MATERIAL SHOWN:
★ ★ ★ ★

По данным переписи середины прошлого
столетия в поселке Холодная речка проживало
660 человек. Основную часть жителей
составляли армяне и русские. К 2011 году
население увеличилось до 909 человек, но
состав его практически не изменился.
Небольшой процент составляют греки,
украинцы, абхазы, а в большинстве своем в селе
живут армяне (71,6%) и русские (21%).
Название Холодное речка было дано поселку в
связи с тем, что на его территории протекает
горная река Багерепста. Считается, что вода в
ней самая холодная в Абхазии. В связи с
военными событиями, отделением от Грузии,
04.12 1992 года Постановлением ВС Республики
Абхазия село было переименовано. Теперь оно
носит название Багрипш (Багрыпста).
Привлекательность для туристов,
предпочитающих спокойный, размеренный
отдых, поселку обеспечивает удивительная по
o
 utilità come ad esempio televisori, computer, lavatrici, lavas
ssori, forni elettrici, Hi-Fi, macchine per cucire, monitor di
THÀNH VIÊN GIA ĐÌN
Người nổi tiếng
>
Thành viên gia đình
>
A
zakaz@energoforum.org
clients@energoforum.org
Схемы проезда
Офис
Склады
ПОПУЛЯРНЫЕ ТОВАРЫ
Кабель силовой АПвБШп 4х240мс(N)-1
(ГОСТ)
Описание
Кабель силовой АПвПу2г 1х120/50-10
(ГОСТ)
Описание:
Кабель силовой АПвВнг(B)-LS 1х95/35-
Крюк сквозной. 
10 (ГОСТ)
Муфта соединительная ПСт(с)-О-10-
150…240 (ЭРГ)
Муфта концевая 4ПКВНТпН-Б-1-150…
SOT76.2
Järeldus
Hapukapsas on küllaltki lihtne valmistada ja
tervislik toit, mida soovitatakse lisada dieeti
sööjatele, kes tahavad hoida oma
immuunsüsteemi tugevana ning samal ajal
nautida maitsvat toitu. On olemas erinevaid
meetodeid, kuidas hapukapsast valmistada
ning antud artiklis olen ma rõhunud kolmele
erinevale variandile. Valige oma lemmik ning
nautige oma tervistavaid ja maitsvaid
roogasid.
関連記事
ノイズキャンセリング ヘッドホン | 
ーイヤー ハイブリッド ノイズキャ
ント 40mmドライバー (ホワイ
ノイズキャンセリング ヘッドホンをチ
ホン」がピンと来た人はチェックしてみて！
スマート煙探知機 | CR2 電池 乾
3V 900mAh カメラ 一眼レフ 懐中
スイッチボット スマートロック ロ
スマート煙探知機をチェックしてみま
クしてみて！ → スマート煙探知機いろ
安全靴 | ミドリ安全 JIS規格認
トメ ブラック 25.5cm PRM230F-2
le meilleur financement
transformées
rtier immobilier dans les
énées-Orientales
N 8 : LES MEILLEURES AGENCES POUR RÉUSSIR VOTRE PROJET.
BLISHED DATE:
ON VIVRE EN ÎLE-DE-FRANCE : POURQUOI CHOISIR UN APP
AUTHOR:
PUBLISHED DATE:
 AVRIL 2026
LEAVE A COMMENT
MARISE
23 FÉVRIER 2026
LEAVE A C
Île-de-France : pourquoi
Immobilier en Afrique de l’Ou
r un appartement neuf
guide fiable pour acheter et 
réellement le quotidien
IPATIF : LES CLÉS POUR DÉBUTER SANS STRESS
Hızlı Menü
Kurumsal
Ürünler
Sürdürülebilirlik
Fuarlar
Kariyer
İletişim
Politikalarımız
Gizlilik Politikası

★ ★ ★ ★

ASSIGNMENT: An identical copy of the preceding records should be returned.

COMPLETED TASK:
По данным переписи середины прошлого
столетия в поселке Холодная речка проживало
660 человек. Основную часть жителей
составляли армяне и русские. К 2011 году
население увеличилось до 909 человек, но
состав его практически не изменился.
Небольшой процент составляют греки,
украинцы, абхазы, а в большинстве своем в селе
живут армяне (71,6%) и русские (21%).
Название Холодное речка было дано поселку в
связи с тем, что на его территории протекает
горная река Багерепста. Считается, что вода в
ней самая холодная в Абхазии. В связи с
военными событиями, отделением от Грузии,
04.12 1992 года Постановлением ВС Республики
Абхазия село было переименовано. Теперь оно
носит название Багрипш (Багрыпста).
Привлекательность для туристов,
предпочитающих спокойный, размеренный
отдых, поселку обеспечивает удивительная по
o
 utilità come ad esempio televisori, computer, lavatrici, lavas
ssori, forni elettrici, Hi-Fi, macchine per cucire, monitor di
THÀNH VIÊN GIA ĐÌN
Người nổi tiếng
>
Thành viên gia đình
>
A
zakaz@energoforum.org
clients@energoforum.org
Схемы проезда
Офис
Склады
ПОПУЛЯРНЫЕ ТОВАРЫ
Кабель силовой АПвБШп 4х240мс(N)-1
(ГОСТ)
Описание
Кабель силовой АПвПу2г 1х120/50-10
(ГОСТ)
Описание:
Кабель силовой АПвВнг(B)-LS 1х95/35-
Крюк сквозной. 
10 (ГОСТ)
Муфта соединительная ПСт(с)-О-10-
150…240 (ЭРГ)
Муфта концевая 4ПКВНТпН-Б-1-150…
SOT76.2
Järeldus
Hapukapsas on küllaltki lihtne valmistada ja
tervislik toit, mida soovitatakse lisada dieeti
sööjatele, kes tahavad hoida oma
immuunsüsteemi tugevana ning samal ajal
nautida maitsvat toitu. On olemas erinevaid
meetodeid, kuidas hapukapsast valmistada
ning antud artiklis olen ma rõhunud kolmele
erinevale variandile. Valige oma lemmik ning
nautige oma tervistavaid ja maitsvaid
roogasid.
関連記事
ノイズキャンセリング ヘッドホン | 
ーイヤー ハイブリッド ノイズキャ
ント 40mmドライバー (ホワイ
ノイズキャンセリング ヘッドホンをチ
ホン」がピンと来た人はチェックしてみて！
スマート煙探知機 | CR2 電池 乾
3V 900mAh カメラ 一眼レフ 懐中
スイッチボット スマートロック ロ
スマート煙探知機をチェックしてみま
クしてみて！ → スマート煙探知機いろ
安全靴 | ミドリ安全 JIS規格認
トメ ブラック 25.5cm PRM230F-2
le meilleur financement
transformées
rtier immobilier dans les
énées-Orientales
N 8 : LES MEILLEURES AGENCES POUR RÉUSSIR VOTRE PROJET.
BLISHED DATE:
ON VIVRE EN ÎLE-DE-FRANCE : POURQUOI CHOISIR UN APP
AUTHOR:
PUBLISHED DATE:
 AVRIL 2026
LEAVE A COMMENT
MARISE
23 FÉVRIER 2026
LEAVE A C
Île-de-France : pourquoi
Immobilier en Afrique de l’Ou
r un appartement neuf
guide fiable pour acheter et 
réellement le quotidien
IPATIF : LES CLÉS POUR DÉBUTER SANS STRESS
Hızlı Menü
Kurumsal
Ürünler
Sürdürülebilirlik
Fuarlar
Kariyer
İletişim
Politikalarımız
Gizlilik Politikası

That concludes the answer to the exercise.